Does Obamacare offer sufficient privacy protections or is it vulnerable to security breaches that would expose personal information?
The Obamacare healthcare exchanges are supposed to go live on October 1 for enrollment, but the secure federal data hub that can access the health records of millions of Americans is way behind schedule. And the network firewall still hasn’t been tested.
This web portal will contain a massive amount of individual personal information such as medical records and tax information that will be shared across many government agencies.
A report from the US Health and Human Services Department Inspector General suggests that the necessary privacy safeguards have yet to be implemented before the enrollment period begins. The Inspector General’s office did not conduct any actual beta tests of the system software to determine its potential vulnerabilities, however. “Effective security controls are necessary to protect the confidentiality, integrity, and availability of system and its information,” the report indicated.
State-based healthcare exchanges or marketplaces (where they exist) and various federal agencies will use the hub to access health information to determine applicants’ eligibility for the Affordable Care Act.
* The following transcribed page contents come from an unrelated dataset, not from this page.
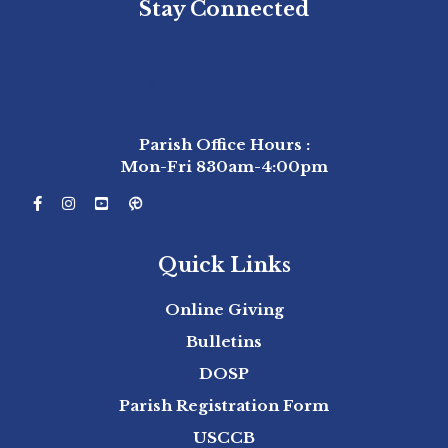
Stay Connected
Stay Connected
Parish Office Hours :
Mon-Fri 830am-4:00pm
Quick Links
Online Giving
Bulletins
DOSP
Parish Registration Form
USCCB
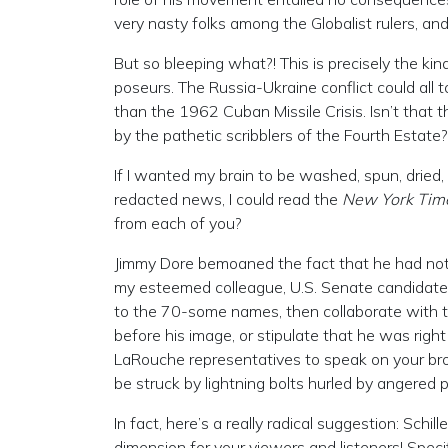
very nasty folks among the Globalist rulers, and
But so bleeping what?! This is precisely the kin
poseurs. The Russia-Ukraine conflict could all
than the 1962 Cuban Missile Crisis. Isn’t that 
by the pathetic scribblers of the Fourth Estate? 
If I wanted my brain to be washed, spun, dried
redacted news, I could read the
New York Tim
from each of you?
Jimmy Dore bemoaned the fact that he had not m
my esteemed colleague, U.S. Senate candidat
to the 70-some names, then collaborate with 
before his image, or stipulate that he was right
LaRouche representatives to speak on your broad
be struck by lightning bolts hurled by angered 
In fact, here’s a really radical suggestion: Sch
dimension for your viewers and listeners! Specifi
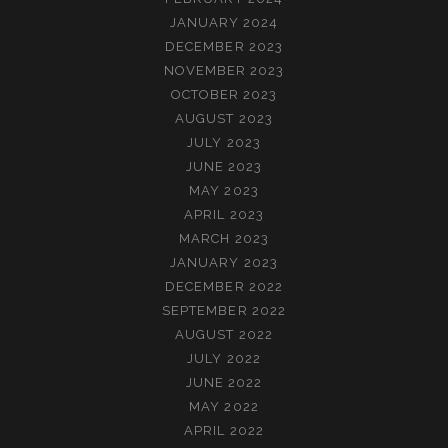
JANUARY 2024
DECEMBER 2023
NOVEMBER 2023
OCTOBER 2023
AUGUST 2023
JULY 2023
JUNE 2023
MAY 2023
APRIL 2023
MARCH 2023
JANUARY 2023
DECEMBER 2022
SEPTEMBER 2022
AUGUST 2022
JULY 2022
JUNE 2022
MAY 2022
APRIL 2022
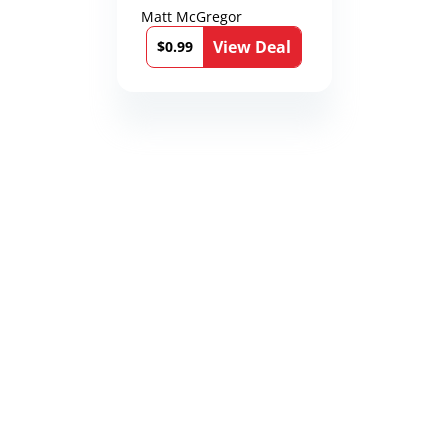
Matt McGregor
View Deal
$0.99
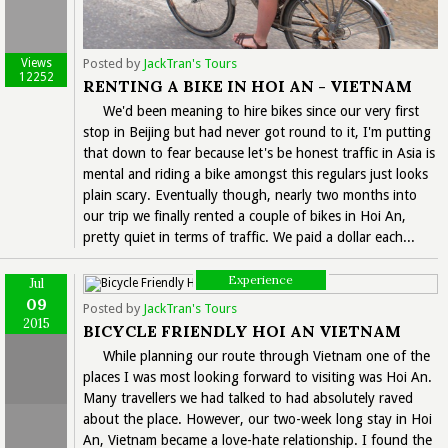
Views
Posted by
JackTran's Tours
12252
RENTING A BIKE IN HOI AN - VIETNAM
We'd been meaning to hire bikes since our very first
stop in Beijing but had never got round to it, I'm putting
that down to fear because let's be honest traffic in Asia is
mental and riding a bike amongst this regulars just looks
plain scary. Eventually though, nearly two months into
our trip we finally rented a couple of bikes in Hoi An,
pretty quiet in terms of traffic. We paid a dollar each...
Experience
Jul
09
Posted by
JackTran's Tours
2015
BICYCLE FRIENDLY HOI AN VIETNAM
While planning our route through Vietnam one of the
places I was most looking forward to visiting was Hoi An.
Many travellers we had talked to had absolutely raved
about the place. However, our two-week long stay in Hoi
An, Vietnam became a love-hate relationship. I found the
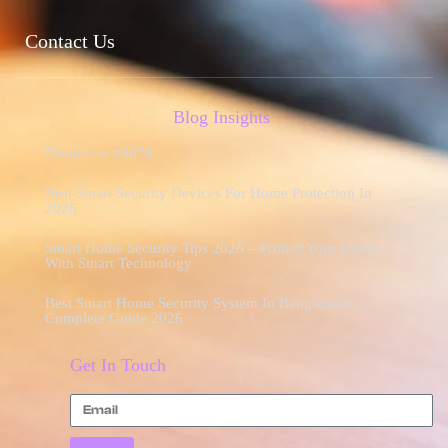
Contact Us
Blog Insights
Elementor #9078
Best Smart Security Devices For Home Protection In
2026
Smart Home Security Tips 2026 – Protect Your Home
With Smart Technology
Best Smart Home Security System In Bangladesh –
Complete Guide 2026
Get In Touch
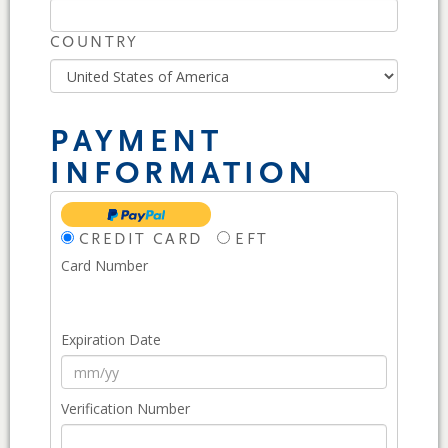
COUNTRY
PAYMENT
INFORMATION
CREDIT CARD
EFT
Card Number
Expiration Date
Verification Number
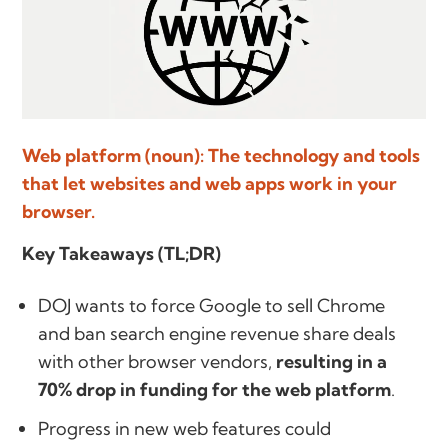
Web platform (noun): The technology and tools
that let websites and web apps work in your
browser.
Key Takeaways (TL;DR)
DOJ wants to force Google to sell Chrome
and ban search engine revenue share deals
with other browser vendors,
resulting in a
70% drop in funding for the web platform
.
Progress in new web features could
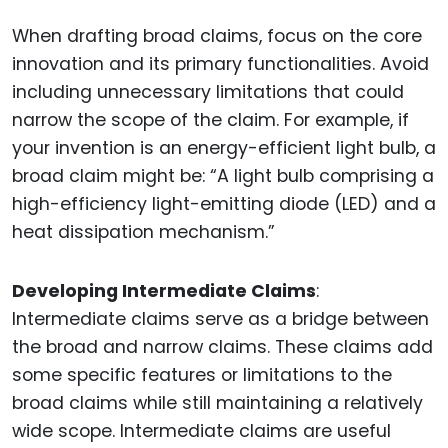
When drafting broad claims, focus on the core
innovation and its primary functionalities. Avoid
including unnecessary limitations that could
narrow the scope of the claim. For example, if
your invention is an energy-efficient light bulb, a
broad claim might be: “A light bulb comprising a
high-efficiency light-emitting diode (LED) and a
heat dissipation mechanism.”
Developing Intermediate Claims
:
Intermediate claims serve as a bridge between
the broad and narrow claims. These claims add
some specific features or limitations to the
broad claims while still maintaining a relatively
wide scope. Intermediate claims are useful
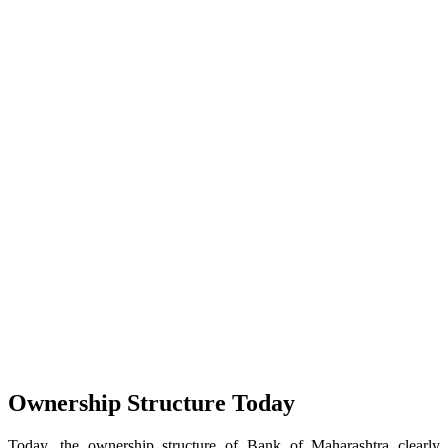
Ownership Structure Today
Today, the ownership structure of Bank of Maharashtra clearly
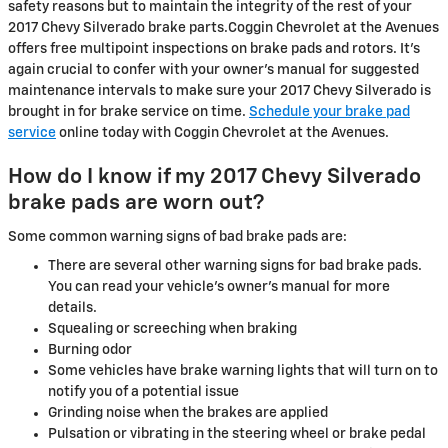
safety reasons but to maintain the integrity of the rest of your
2017 Chevy Silverado brake parts.Coggin Chevrolet at the Avenues
offers free multipoint inspections on brake pads and rotors. It's
again crucial to confer with your owner's manual for suggested
maintenance intervals to make sure your 2017 Chevy Silverado is
brought in for brake service on time.
Schedule your brake pad
service
online today with Coggin Chevrolet at the Avenues.
How do I know if my 2017 Chevy Silverado
brake pads are worn out?
Some common warning signs of bad brake pads are:
There are several other warning signs for bad brake pads.
You can read your vehicle's owner's manual for more
details.
Squealing or screeching when braking
Burning odor
Some vehicles have brake warning lights that will turn on to
notify you of a potential issue
Grinding noise when the brakes are applied
Pulsation or vibrating in the steering wheel or brake pedal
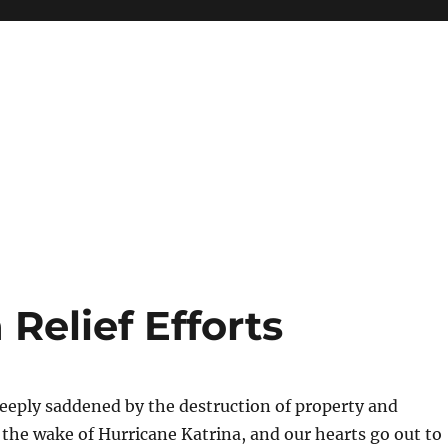
Relief Efforts
eeply saddened by the destruction of property and
n the wake of Hurricane Katrina, and our hearts go out to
Summarizing the IG’s findings, Forbes explains that “In order for Obamacare to work, the government will need to know a lot about your financial, medical, and employment situation. Has the Obama administration set up adequate safeguards to protect Americans’ privacy under the law? According to the Office of the Inspector General of the Department of Health and Human Services, the answer is no.”
Rep. Diane Black (R-TN) previously wrote in US News that “With so much personal information going in and out of the Hub likely privy to both government employees and contractors, many of whom will have discretion over health care coverage and tax penalties, the potential for abuses is staggering.”
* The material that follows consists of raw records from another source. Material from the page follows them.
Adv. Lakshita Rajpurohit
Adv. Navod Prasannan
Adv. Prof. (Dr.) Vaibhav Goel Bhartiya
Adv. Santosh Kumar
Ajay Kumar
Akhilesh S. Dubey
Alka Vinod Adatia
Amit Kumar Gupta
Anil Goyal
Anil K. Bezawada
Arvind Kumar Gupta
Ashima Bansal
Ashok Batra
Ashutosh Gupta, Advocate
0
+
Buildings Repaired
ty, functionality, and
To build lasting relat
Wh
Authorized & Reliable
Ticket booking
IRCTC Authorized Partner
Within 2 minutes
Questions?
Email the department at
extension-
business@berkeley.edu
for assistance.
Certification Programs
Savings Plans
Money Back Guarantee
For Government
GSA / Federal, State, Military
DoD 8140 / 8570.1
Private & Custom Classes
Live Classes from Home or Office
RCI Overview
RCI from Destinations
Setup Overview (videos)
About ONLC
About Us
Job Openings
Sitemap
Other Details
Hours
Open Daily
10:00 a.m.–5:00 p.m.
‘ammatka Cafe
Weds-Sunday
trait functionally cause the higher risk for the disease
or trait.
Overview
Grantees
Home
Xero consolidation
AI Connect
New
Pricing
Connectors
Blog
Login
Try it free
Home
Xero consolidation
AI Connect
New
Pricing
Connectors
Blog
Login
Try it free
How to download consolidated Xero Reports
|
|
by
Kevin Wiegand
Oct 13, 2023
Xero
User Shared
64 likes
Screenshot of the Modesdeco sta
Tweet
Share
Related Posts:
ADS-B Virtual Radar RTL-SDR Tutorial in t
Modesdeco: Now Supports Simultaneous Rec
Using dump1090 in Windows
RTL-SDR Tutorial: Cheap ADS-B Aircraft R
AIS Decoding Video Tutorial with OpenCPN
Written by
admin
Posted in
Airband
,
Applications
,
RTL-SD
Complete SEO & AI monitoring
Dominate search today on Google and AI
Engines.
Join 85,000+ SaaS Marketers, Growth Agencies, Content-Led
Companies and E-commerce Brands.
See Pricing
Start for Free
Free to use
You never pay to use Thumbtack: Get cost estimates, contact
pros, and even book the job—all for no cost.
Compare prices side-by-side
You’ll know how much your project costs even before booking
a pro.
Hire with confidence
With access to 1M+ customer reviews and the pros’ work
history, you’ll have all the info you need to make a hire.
Former HHS General Counsel and Social Security Administration Commissioner Michael Astrue described the privacy situation, which reportedly was tasked to the Centers for Medicare and Medicaid Services (CMS), as chaotic and lacking necessary privacy safeguards. According to Astrue, “It’s chaos. It’s been chaos for several years. [The former CMS administrator] deliberately went very, very slowly in designing these systems and then they played catchup, and they didn’t have the time and money to do it right — they started doing shortcuts, they started doing shortcuts on privacy… and then they made a very political decision to abuse the Privacy Act and ram this right down the agency’s throat.”
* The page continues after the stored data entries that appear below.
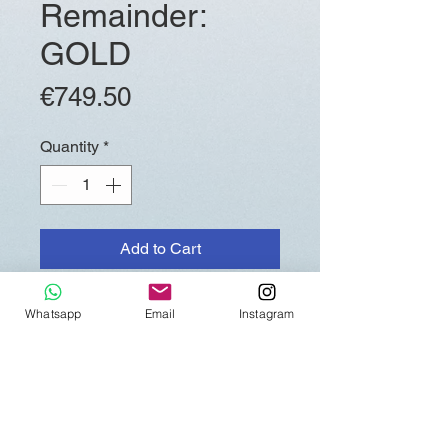
Remainder:
GOLD
Price
€749.50
Quantity
*
Add to Cart
Whatsapp
Email
Instagram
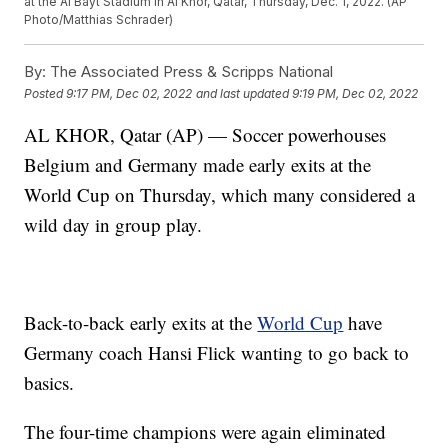
at the Al Bayt Stadium in Al Khor, Qatar, Thursday, Dec. 1, 2022. (AP
Photo/Matthias Schrader)
By:
The Associated Press & Scripps National
Posted
9:17 PM, Dec 02, 2022
and last updated
9:19 PM, Dec 02, 2022
AL KHOR, Qatar (AP) — Soccer powerhouses
Belgium and Germany made early exits at the
World Cup on Thursday, which many considered a
wild day in group play.
Back-to-back early exits at the
World Cup
have
Germany coach Hansi Flick wanting to go back to
basics.
The four-time champions were again eliminated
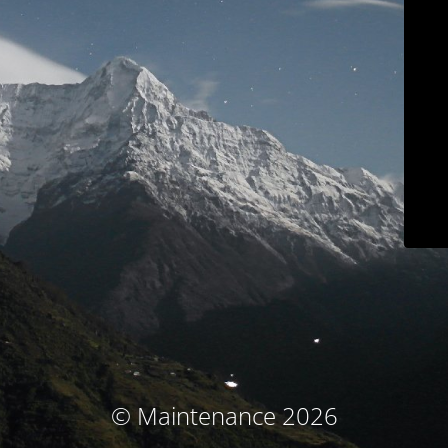
© Maintenance 2026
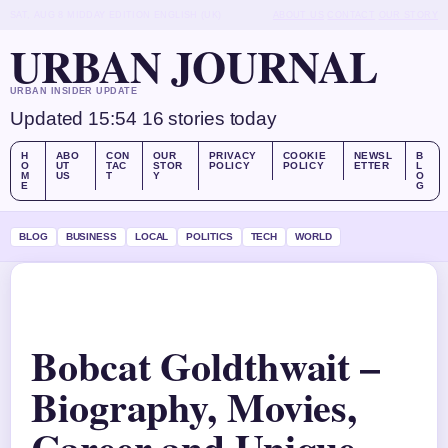
SAT, AUG 8
MIDDAY EDITION
ENGLISH (UK)
ABOUT US
CONTACT
OUR STORY
URBAN JOURNAL
URBAN INSIDER UPDATE
Updated 15:54
16 stories today
H
ABO
CON
OUR
PRIVACY
COOKIE
NEWSL
B
O
UT
TAC
STOR
POLICY
POLICY
ETTER
L
M
US
T
Y
O
E
G
BLOG
BUSINESS
LOCAL
POLITICS
TECH
WORLD
Bobcat Goldthwait –
Biography, Movies,
Career and Unique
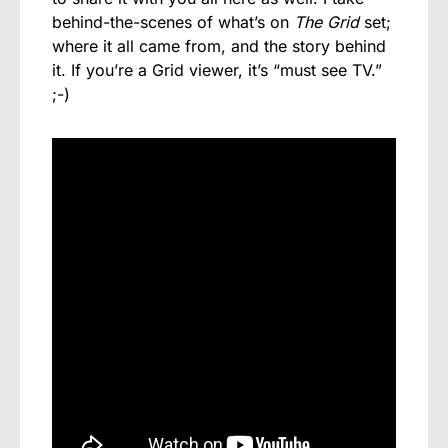
behind-the-scenes of what’s on
The Grid
set;
where it all came from, and the story behind
it. If you’re a Grid viewer, it’s “
must see
TV.”
;-)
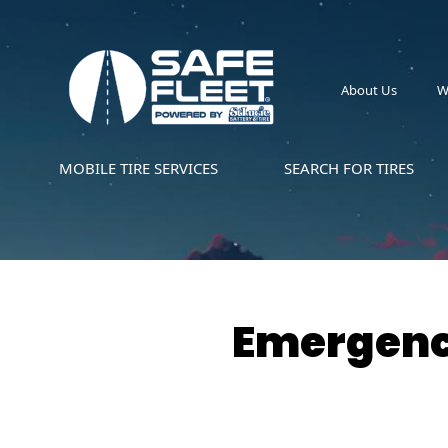
About Us
W
MOBILE TIRE SERVICES
SEARCH FOR TIRES
Emergency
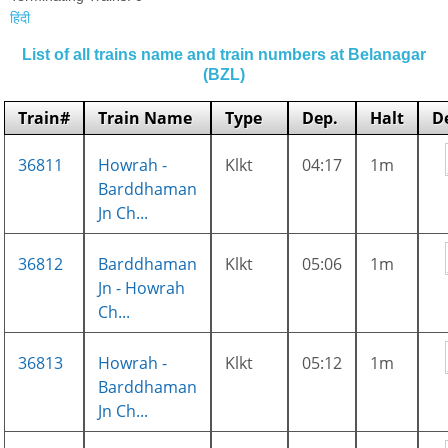
हिंदी
List of all trains name and train numbers at Belanagar
(BZL)
Train#
Train Name
Type
Dep.
Halt
D
36811
Howrah -
Klkt
04:17
1m
Barddhaman
Jn Ch...
36812
Barddhaman
Klkt
05:06
1m
Jn - Howrah
Ch...
36813
Howrah -
Klkt
05:12
1m
Barddhaman
Jn Ch...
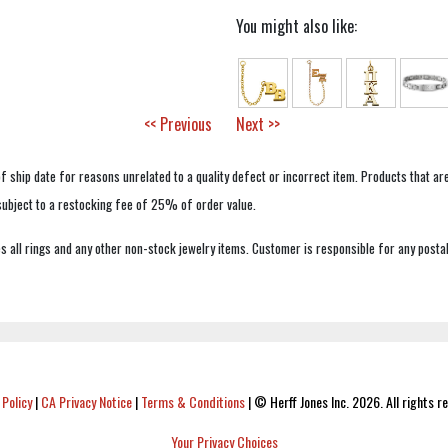
You might also like:
<< Previous
Next >>
f ship date for reasons unrelated to a quality defect or incorrect item. Products that ar
 subject to a restocking fee of 25% of order value.
 all rings and any other non-stock jewelry items. Customer is responsible for any postal
 Policy
|
CA Privacy Notice
|
Terms & Conditions
|
© Herff Jones Inc. 2026. All rights r
Your Privacy Choices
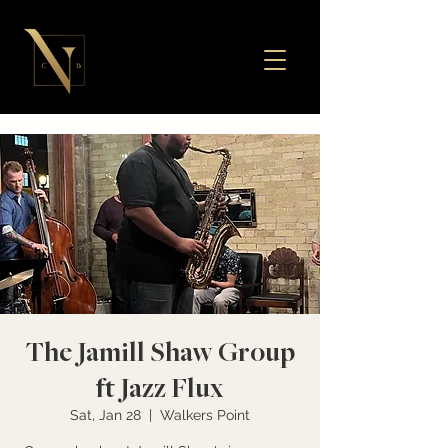
The Jamill Shaw Group
ft Jazz Flux
Sat, Jan 28
  |  
Walkers Point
He attributed the problems inherent in securing the massive government database to incompetence on the part of key government officials involved in the Obamacare implementation.
To give the system a green light, CMS apparently intends to conduct a 51-day security review in just 10 days.
Deven McGraw, director of the health privacy project at the non-profit Center for Democracy & Technology, told Reuters that “They’ve removed their margin for error. There is huge pressure to get (the exchanges) up and running on time, but if there is a security incident they are done. It would be a complete disaster from a PR viewpoint.”
Investors Business Daily argues that Obama administration officials may have lied to Congress about status of the data hub, adding that “If the hub isn’t sufficiently secure when the exchanges open up, it will create a huge opening for identity thieves and other such criminals… The bottom line is that if Obamacare starts on Oct. 1 with an incomplete and unsecured data hub, it could create a privacy nightmare for millions of Americans.”
Given the recent revelations about IRS and NSA abuse , are you confident that personal medical records privacy will be adequately protected and secured under Obamacare?